"Broadcasting From Home"
by John.
The first time i’d heard of the “Penguin Cafe Orchestra” was during the first year of my music degree course. My theory class was tasked with analysing a curious composition named “Perpetuum Mobile”. Listening to it briefly in class we were dismissed in order to get on with our work.
On my wander home, I wondered what a cafe full of penguins would actually look like. Probably a lot of flapping and fidgeting.
The minute I got home I used what funds I could muster and purchased every piece of Penguin Cafe Orchestra music available online. I was enraptured. I spent the remainder of the night listening to as much as physically possible.
Enveloped in my new found love for this enigmatic ensemble, I’d forgotten to pick up a pen and write my analysis.
I had to scribble it out on my walk to university the next day.
I vividly remember arriving at the campus that following morning to a cacophony of pianos, all stammering out the melody of “Perpetuum Mobile”.
I promptly joined in.
It was a rather wondrous morning, the usually vacant upright pianos strewn around the music department were ringing with the new discovery of the “Penguin Cafe Orchestra”.
Much to the annoyance of the other university students in the same building, this carried on for many months.
“Penguin Cafe Orchestra” is the creation of Simon Jeffes an English, classically trained guitarist. Whilst in Japan in the early 1970’s he started writing about the ‘Penguin Cafe’, an imaginary place through which he expressed his feelings. He described in his writings the soundscapes and ideologies of this place in vivid detail. On returning to England from his trip he started creating the music for the “Penguin Cafe Orchestra”. The group released five studio albums, two live albums and even a ballet with a narrative centred around various endangered species of animals.
"Broadcasting From Home” is the groups third album, and a great place to start if you’ve never delved into the music of Simon Jeffes before. It’s hard to talk about this album and fail to mention the opening track “Music for a Found Harmonium”. After the groups first tour, whilst in Japan, Jeffes found a Harmonium in an alleyway in Kyoto, he managed to take it to a friends house. He kept it there, visiting it often, composing the aforementioned song.
I don’t think i’ve ever found anything of value lying abandoned in a street, let alone a fully functioning Harmonium. If I did, I doubt any of my friends would house it for me.
I still keep an eye out though, just incase.
Regardless of this fortuitous event, the song is phenomenal, words can hardly do it justice. A subtle masterpiece. It has been covered by countless artists and even featured in a handful of films (including… ‘Napoleon Dynamite’).
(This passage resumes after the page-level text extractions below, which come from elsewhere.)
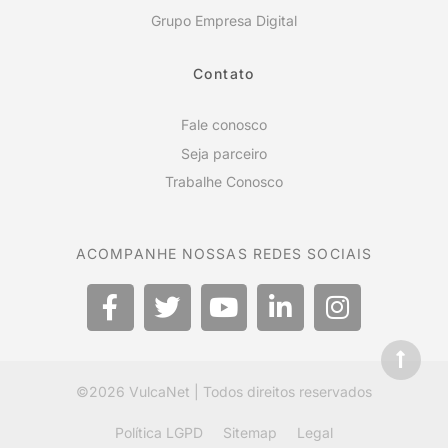
Grupo Empresa Digital
Contato
Fale conosco
Seja parceiro
Trabalhe Conosco
ACOMPANHE NOSSAS REDES SOCIAIS
©2026
VulcaNet
| Todos direitos reservados
Política LGPD
Sitemap
Legal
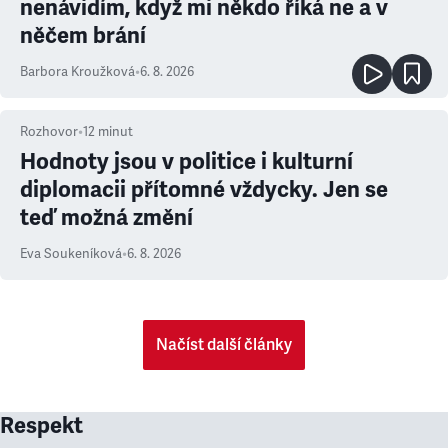
nenávidím, když mi někdo říká ne a v
něčem brání
Barbora Kroužková
•
6. 8. 2026
Rozhovor
•
12
minut
Hodnoty jsou v politice i kulturní
diplomacii přítomné vždycky. Jen se
teď možná změní
Eva Soukeníková
•
6. 8. 2026
Načíst další články
Respekt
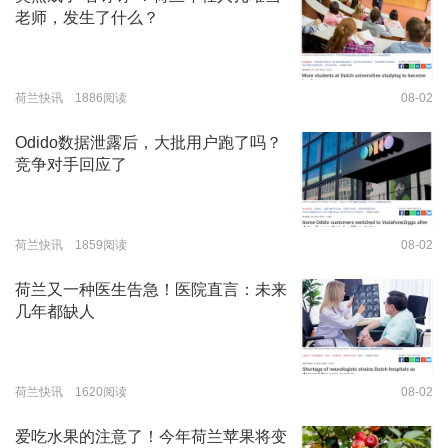
老师，发生了什么？
荷兰快讯 1886阅读
08-02
Odido数据泄露后，大批用户跑了吗？
竞争对手回应了
荷兰快讯 1859阅读
08-02
荷兰又一种医生告急！医院直言：未来
几年都缺人
荷兰快讯 1620阅读
08-02
爱吃水果的注意了！今年荷兰苹果将变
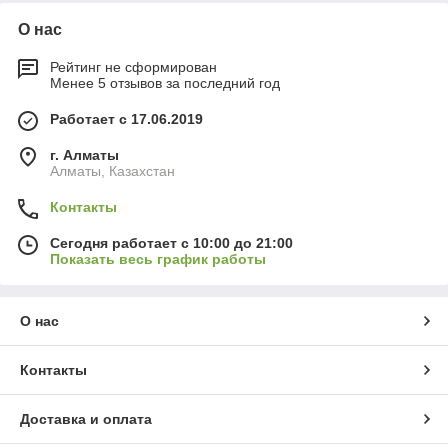
О нас
Рейтинг не сформирован
Менее 5 отзывов за последний год
Работает с 17.06.2019
г. Алматы
Алматы, Казахстан
Контакты
Сегодня работает с 10:00 до 21:00
Показать весь график работы
О нас
Контакты
Доставка и оплата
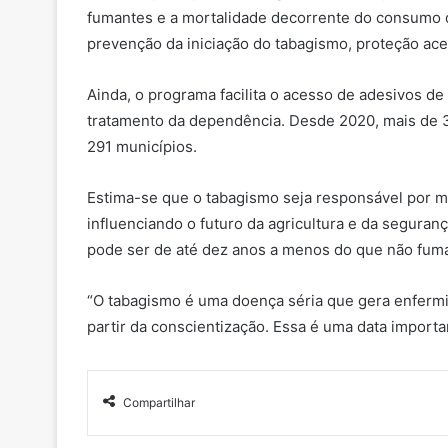
fumantes e a mortalidade decorrente do consumo d
prevenção da iniciação do tabagismo, proteção ace
Ainda, o programa facilita o acesso de adesivos d
tratamento da dependência. Desde 2020, mais de 3
291 municípios.
Estima-se que o tabagismo seja responsável por m
influenciando o futuro da agricultura e da segura
pode ser de até dez anos a menos do que não fum
“O tabagismo é uma doença séria que gera enfermi
partir da conscientização. Essa é uma data importa
Compartilhar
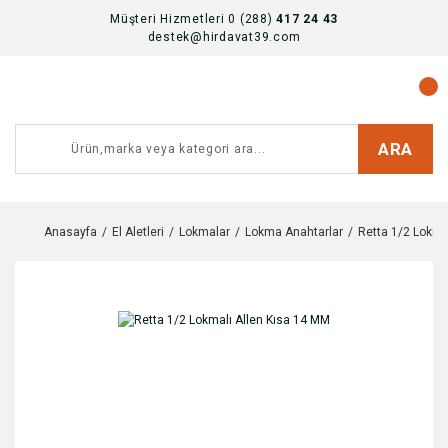
Müşteri Hizmetleri 0 (288)
417 24 43
destek@hirdavat39.com
ARA
Anasayfa
El Aletleri
Lokmalar
Lokma Anahtarlar
Retta 1/2 Lokma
The album’s stellar track listing is a collection of curiously creative compositions. For a ‘quick listen’ I recommend the tracks “In the Back of a Taxi” with its minimalist majesty, “Sheep Dip’s” sonorous strings and “Prelude and Yodel” with its bouncy guitar part and quintessentially ‘Penguin Cafe Orchestra’ sound. Though the melodies repeat and loop, they are never trite. The sonic textures on this album are one of a kind. Like a warm hug on a winter night, the Penguin Cafe Orchestra take you to a sonic space you won’t want to leave in a hurry.
The allure of Penguin Cafe Orchestra’s album artwork has always remained to me such a curious matter. Just about everything related to the group is decorated with paintings of anthropomorphic half-human half-penguin creatures.
I even went to see the Orchestra and a giant Penguin head sculpture sat rooted to the middle of a grand piano. These creations are the work of Emily Young, a very prominent English sculptor who’s catalogue of work is incredibly prolific.
“Penguin Human Hybrids” sound quite the startling concoction, but these creatures are always depicted in very idyllic settings. They are normally engaging in what look like rather holistic activities.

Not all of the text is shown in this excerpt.